-- Assigned task --
Report back the lines in this listing that carry the string "human".

-- Provided data --
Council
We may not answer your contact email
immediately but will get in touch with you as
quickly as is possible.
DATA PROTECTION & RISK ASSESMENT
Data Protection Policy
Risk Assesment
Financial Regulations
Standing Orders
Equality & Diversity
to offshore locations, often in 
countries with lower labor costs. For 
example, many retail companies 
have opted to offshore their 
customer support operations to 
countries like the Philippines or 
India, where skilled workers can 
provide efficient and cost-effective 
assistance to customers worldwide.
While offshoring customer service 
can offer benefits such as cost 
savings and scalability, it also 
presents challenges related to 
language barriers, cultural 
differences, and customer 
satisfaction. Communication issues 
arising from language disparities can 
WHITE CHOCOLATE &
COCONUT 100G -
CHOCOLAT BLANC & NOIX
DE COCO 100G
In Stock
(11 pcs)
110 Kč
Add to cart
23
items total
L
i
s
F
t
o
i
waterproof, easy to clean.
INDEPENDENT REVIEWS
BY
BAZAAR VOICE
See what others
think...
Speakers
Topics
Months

...

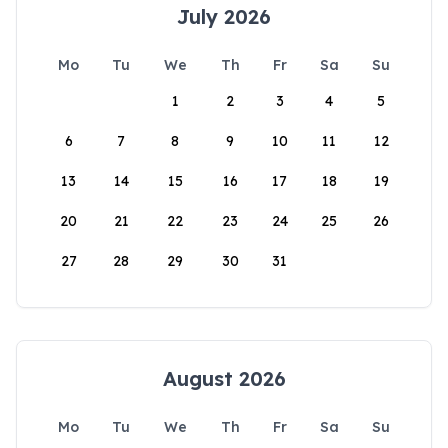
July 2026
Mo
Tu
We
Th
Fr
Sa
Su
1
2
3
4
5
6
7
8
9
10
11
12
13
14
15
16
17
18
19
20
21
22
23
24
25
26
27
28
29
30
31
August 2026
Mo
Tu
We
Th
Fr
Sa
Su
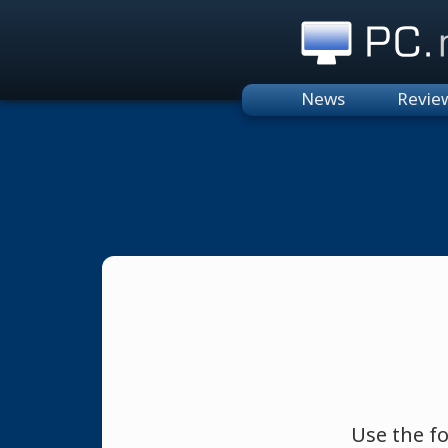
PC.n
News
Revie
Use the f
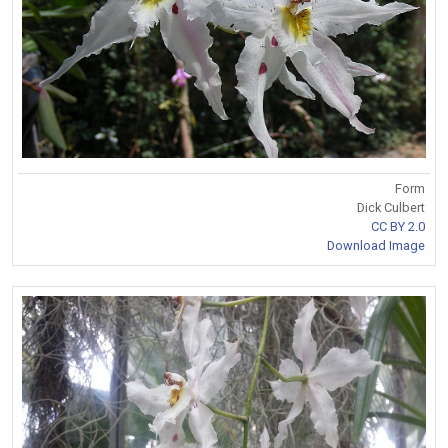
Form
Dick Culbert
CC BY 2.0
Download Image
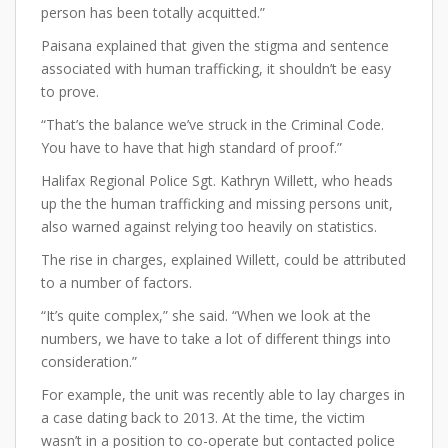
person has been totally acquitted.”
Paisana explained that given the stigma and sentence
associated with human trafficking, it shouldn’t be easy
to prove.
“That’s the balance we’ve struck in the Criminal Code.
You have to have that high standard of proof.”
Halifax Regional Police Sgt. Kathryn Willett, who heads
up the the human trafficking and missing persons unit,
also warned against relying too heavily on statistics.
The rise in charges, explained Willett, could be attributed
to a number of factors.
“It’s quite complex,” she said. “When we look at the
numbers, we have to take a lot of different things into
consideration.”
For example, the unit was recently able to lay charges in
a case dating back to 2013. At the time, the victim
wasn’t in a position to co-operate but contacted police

* * *

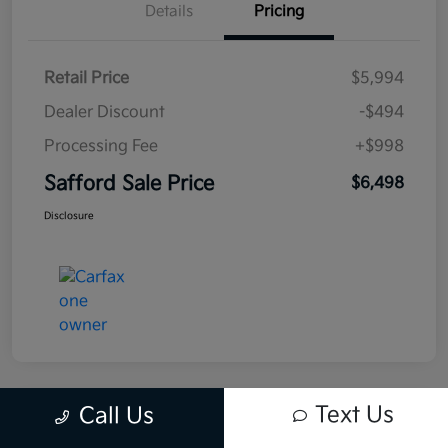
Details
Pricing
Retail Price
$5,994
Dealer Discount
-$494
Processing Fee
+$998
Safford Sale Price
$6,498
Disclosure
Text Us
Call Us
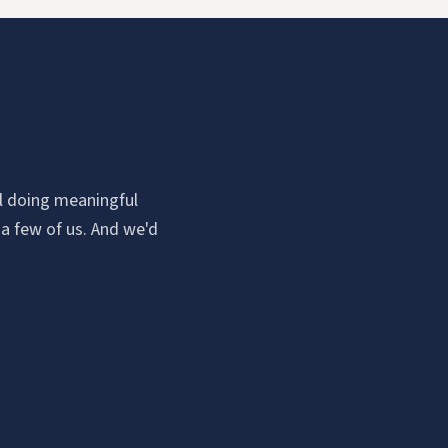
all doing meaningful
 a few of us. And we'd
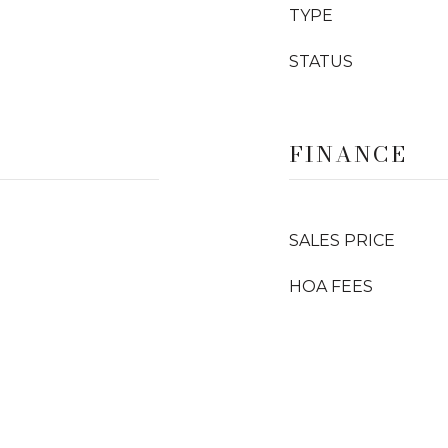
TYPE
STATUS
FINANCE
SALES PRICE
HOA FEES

-- Answer section --
associated with human trafficking, it shouldn’t be easy
up the the human trafficking and missing persons unit,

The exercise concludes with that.